Chabrier était ami avec beaucoup d'écrivains et de peintres de son temps, comme Claude Monet, Édouard Manet, Émile Zola ou encore Alphonse Daudet, avec qui il entretenait une grande amitié. Admirateur des peintres impressionnistes, il acheta de nombreuses toiles, dont certaines sont aujourd'hui exposées dans les plus grands musées du monde.
Entré dans l'Administration, il démissionna en 1879 afin de se consacrer à la musique. Il a écrit des mélodies l'Invitation au voyage, Ode à la musique, 1890 ; des œuvres pour piano Bourrée fantasque, 1891 ; des œuvres pour orchestre España, 1883, des opéras le Roi malgré lui, 1887. Chabrier se tourna de préférence vers les sources populaires françaises ou espagnoles et les recherches rythmiques. Son style est plein de jovialité exubérante et de vitalité ardente.

En bref

Né dans une famille bourgeoise implantée en Auvergne depuis plusieurs générations, il étudia, à six ans, le piano avec Manuel Zaporta, puis Mateo Pitarch. En 1852, ses parents s'installèrent à Clermont-Ferrand, où il travailla avec le violoncelliste Tarnowski. Une de ses compositions, Aïka, polka mazurka arabe, fut imprimée à Riom. En 1856, il suivit ses parents à Paris, où, tout en poursuivant ses études classiques, il étudia le piano avec Édouard Wolff, tandis que Th. Semet, puis R. Hammer et A. Hignard lui enseignèrent l'écriture. Bien qu'il se sentît une vocation de compositeur, Emmanuel Chabrier sembla accepter sans révolte l'idée de suivre la tradition familiale en poursuivant des études de droit qui le menèrent au ministère de l'Intérieur, où il resta de 1861 à 1880.
Peu après, il fréquentait le milieu parnassien et s'y liait avec Verlaine, qui lui fournit le livret de deux opéras bouffes, Fisch-Ton-Kan et Vaucochard et Fils Ier. Les poètes qu'il rencontra alors lui inspirèrent, en 1862, neuf mélodies. Cette même année parurent ses Souvenirs de Brunehaut pour piano. Mais un projet plus ambitieux devait le retenir à partir de 1867 : la composition d'un opéra en 4 actes sur un livret de H. Fouquier : Jean Hunyade. À cette époque, il se lia aussi avec les impressionnistes, dont il allait être l'un des rares et des plus avertis collectionneurs. Son ami Manet fit plusieurs portraits de lui.
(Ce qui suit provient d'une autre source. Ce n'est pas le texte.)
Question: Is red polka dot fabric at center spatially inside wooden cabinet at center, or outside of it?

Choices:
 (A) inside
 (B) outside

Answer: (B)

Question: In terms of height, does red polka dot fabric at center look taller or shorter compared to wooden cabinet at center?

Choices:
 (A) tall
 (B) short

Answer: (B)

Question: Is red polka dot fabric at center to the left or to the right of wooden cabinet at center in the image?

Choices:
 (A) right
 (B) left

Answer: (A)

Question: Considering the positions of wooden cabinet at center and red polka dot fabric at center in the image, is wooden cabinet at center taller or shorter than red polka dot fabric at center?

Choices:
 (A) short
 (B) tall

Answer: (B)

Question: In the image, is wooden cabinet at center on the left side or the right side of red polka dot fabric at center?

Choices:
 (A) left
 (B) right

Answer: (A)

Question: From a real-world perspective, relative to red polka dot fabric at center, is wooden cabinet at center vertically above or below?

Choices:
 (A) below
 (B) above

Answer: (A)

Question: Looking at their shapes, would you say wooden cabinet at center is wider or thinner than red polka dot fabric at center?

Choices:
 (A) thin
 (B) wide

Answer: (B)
En 1876, Chabrier devint membre de la Société nationale de musique qui allait accueillir la plus grande partie de ses œuvres. Son Larghetto pour cor et orchestre y fut créé en 1877 et, l'année suivante, son Lamento pour orchestre. En 1877, le théâtre des Bouffes-Parisiens avait créé son opéra bouffe, l'Étoile. L'opérette Une éducation manquée fut jouée en 1879 dans un cercle privé. L'audition de Tristan et Isolde à Munich, en 1880, bouleversa le compositeur. L'année suivante, son ami Lamoureux créa les Nouveaux Concerts et l'appela pour le seconder dans l'étude des œuvres wagnériennes qui allaient former le fond de son répertoire. Le musicien venait de composer ses Pièces pittoresques pour piano. Un voyage à travers l'Espagne, au cours de l'automne de 1882, lui inspira España. Donnée en première audition par Lamoureux en 1883, cette œuvre rendit son auteur célèbre. Cette même année, il donna à la Société nationale de musique ses Valses romantiques pour 2 pianos.
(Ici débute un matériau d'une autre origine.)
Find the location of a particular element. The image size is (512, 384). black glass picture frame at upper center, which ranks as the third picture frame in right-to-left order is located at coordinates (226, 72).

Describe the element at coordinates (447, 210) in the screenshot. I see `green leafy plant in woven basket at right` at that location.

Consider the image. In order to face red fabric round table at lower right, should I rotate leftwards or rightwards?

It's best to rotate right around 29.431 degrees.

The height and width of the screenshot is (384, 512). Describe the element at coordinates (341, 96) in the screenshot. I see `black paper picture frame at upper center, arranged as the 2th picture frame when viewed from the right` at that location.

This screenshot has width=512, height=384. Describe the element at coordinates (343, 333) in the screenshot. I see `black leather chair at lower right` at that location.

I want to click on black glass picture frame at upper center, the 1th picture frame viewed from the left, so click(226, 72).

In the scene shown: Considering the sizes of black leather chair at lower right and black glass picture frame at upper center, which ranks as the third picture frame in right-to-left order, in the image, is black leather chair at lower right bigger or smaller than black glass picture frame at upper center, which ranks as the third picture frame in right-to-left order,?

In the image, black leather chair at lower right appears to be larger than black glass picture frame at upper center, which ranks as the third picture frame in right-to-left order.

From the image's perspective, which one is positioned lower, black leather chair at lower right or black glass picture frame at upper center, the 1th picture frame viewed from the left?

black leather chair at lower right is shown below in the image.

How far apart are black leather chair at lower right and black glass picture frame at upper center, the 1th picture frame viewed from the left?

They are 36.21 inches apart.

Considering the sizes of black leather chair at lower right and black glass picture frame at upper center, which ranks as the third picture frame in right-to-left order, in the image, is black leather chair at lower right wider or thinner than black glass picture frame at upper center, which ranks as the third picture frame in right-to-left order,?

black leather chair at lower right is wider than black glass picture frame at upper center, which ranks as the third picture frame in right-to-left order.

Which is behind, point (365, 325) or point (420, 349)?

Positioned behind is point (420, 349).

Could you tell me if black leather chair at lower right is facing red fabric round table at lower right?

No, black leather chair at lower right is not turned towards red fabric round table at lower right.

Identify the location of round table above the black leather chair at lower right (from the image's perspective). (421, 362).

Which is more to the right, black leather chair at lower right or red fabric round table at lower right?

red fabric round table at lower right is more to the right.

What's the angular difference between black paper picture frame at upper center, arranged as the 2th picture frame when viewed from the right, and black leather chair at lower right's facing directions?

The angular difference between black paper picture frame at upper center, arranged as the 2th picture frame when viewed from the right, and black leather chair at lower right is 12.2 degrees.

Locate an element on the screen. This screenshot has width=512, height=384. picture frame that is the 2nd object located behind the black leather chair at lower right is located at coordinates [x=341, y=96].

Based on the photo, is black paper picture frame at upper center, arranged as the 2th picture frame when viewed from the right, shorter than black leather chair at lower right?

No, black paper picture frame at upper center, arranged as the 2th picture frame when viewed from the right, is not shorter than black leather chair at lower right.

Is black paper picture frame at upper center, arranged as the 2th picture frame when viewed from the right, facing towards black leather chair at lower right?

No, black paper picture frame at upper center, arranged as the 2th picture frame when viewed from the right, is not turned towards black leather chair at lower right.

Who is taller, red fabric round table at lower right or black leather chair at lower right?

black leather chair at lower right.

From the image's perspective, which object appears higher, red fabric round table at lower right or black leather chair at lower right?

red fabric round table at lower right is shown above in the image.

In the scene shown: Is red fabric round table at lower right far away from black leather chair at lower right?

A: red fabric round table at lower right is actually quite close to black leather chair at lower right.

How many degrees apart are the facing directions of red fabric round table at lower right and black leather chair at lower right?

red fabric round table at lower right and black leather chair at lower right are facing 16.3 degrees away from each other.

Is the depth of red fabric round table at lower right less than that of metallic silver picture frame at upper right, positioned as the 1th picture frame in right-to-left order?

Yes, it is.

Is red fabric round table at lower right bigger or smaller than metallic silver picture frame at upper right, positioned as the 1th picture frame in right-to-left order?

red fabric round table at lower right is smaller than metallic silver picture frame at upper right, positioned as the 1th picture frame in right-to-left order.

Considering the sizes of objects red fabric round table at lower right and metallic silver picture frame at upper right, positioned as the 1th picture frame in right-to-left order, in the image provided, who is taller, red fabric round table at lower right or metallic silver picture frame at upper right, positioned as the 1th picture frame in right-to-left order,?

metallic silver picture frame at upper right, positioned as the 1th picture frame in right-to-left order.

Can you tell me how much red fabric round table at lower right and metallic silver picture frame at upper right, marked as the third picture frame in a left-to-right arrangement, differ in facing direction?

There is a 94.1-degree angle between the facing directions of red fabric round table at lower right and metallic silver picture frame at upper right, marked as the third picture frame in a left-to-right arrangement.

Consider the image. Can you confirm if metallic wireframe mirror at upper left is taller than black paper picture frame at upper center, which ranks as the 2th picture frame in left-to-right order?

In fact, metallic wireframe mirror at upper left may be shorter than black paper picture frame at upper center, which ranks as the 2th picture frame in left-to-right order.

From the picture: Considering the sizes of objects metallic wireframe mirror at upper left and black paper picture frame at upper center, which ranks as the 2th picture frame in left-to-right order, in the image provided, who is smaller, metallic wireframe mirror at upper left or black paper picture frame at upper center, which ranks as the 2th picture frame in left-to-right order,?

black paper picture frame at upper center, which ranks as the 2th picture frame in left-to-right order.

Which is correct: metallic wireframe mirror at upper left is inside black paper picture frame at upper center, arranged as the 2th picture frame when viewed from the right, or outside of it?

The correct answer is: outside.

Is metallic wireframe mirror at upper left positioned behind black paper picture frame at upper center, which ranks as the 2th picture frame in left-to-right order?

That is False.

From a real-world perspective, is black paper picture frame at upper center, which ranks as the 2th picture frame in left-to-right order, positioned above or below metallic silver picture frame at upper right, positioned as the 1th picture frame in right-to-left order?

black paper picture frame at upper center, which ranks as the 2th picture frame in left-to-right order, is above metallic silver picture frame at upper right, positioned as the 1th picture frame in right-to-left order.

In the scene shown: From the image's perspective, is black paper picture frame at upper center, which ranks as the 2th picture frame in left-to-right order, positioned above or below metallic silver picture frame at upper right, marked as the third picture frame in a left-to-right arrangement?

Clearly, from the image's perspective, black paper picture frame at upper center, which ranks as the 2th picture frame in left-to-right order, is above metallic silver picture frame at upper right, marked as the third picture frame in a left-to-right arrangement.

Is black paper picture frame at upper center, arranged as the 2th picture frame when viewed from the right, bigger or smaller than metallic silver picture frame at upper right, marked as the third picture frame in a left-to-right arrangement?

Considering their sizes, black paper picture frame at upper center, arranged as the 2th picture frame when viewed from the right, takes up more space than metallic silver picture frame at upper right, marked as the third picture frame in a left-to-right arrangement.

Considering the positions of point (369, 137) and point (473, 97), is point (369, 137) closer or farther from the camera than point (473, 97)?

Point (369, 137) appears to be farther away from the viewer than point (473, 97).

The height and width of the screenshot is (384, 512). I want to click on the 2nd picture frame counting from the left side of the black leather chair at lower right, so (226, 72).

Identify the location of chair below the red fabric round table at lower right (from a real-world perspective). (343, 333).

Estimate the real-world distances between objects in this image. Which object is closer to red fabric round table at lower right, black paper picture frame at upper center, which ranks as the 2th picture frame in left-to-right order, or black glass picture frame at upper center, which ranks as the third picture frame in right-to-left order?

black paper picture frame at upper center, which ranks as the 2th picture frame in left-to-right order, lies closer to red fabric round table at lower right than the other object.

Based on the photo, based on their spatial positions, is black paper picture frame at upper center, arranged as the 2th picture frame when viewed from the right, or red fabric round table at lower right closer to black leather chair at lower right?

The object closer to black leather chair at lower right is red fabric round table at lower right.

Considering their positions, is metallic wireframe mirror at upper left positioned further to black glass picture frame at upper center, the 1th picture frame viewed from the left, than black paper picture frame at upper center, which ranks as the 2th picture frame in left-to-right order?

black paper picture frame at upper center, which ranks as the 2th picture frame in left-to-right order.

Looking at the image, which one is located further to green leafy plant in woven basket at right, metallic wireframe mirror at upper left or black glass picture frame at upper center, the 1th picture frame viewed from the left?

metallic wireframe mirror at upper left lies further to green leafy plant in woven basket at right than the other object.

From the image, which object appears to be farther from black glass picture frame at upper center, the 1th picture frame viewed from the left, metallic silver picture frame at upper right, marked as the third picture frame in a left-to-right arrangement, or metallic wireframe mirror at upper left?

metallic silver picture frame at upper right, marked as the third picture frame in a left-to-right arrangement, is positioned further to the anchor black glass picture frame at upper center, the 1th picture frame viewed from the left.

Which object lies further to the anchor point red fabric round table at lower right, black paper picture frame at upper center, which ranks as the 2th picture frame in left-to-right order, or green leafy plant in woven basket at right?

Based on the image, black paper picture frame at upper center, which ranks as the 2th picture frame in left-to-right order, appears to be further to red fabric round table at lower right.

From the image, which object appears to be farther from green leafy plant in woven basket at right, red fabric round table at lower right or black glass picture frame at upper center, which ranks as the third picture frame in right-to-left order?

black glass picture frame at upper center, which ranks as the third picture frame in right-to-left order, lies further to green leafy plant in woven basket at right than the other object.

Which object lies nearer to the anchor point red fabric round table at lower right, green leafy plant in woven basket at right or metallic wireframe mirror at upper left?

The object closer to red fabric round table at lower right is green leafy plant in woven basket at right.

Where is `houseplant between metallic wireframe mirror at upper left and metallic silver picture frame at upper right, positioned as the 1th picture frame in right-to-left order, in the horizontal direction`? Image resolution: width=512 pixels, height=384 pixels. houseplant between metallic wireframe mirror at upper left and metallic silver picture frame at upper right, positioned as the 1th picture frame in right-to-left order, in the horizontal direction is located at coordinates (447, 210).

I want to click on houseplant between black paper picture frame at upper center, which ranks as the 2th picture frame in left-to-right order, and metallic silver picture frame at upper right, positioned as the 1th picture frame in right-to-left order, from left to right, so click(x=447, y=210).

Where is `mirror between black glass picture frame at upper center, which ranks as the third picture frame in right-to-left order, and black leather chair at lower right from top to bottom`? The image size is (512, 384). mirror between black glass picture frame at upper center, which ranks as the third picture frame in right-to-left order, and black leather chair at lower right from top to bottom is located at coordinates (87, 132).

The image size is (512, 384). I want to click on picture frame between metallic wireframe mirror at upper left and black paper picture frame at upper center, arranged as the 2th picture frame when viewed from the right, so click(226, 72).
1883 marqua un changement dans la vie de Chabrier. Désormais, il séjourna plusieurs mois, chaque année, à La Membrolle, petit village de Touraine, où il composa la majeure partie de son œuvre. Après plusieurs tentatives lyriques infructueuses Jean Hunyade, 1867 ; le Sabbat, 1877 ; les Muscadins, 1878, il composa Gwendoline, puis le Roi malgré lui. Mais ces deux œuvres virent leur essor arrêté peu après leur création : le 10 avril 1886, à la Monnaie de Bruxelles pour Gwendoline, abandonnée après quelques représentations à la suite de la faillite du directeur ; le 18 mai 1887, pour le Roi malgré lui, à l'Opéra-Comique qui brûla une semaine plus tard. Quant à Briséis, Chabrier ne put l'achever pour raison de santé. Seul le premier acte fut joué après sa mort par Lamoureux (1897), avant d'être monté par l'opéra de Berlin, puis par celui de Paris. Sans l'amitié agissante de Félix Mottl ­ qui accueillit avec succès Gwendoline, en 1889, et le Roi malgré lui, en 1890, au théâtre de Karlsruhe, favorisant ainsi leurs entrées sur plusieurs grandes scènes d'outre-Rhin (Munich, Leipzig, Dresde, Cologne, Düsseldorf) ­, Chabrier n'aurait connu que d'éphémères succès.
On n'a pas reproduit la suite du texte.